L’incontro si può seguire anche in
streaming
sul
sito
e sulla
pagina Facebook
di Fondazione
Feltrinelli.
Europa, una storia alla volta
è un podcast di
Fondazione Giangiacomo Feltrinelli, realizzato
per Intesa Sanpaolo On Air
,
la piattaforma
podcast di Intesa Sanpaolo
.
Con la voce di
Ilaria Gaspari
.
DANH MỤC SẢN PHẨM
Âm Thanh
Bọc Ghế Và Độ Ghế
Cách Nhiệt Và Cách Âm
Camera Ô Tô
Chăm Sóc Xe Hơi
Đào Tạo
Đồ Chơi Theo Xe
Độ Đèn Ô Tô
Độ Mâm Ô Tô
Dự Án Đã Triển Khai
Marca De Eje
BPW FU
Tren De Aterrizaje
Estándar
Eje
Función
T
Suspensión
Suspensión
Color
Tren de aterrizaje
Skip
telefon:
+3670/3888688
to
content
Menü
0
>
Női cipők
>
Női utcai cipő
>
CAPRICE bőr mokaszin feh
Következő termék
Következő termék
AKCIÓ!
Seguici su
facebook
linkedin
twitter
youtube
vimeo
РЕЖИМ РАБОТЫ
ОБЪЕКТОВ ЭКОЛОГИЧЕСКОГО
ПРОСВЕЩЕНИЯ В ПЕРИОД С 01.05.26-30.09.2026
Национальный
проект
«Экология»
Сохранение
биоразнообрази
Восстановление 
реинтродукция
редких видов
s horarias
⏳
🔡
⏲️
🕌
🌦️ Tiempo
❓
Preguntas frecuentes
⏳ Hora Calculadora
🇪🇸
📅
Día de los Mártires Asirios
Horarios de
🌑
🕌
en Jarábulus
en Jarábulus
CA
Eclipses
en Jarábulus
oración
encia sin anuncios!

▬▬▬▬▬▬

Problem to solve — Search the records for lines holding the word "Fondazione", then copy each line you find.

Result of this exercise —
di Fondazione
Fondazione Giangiacomo Feltrinelli, realizzato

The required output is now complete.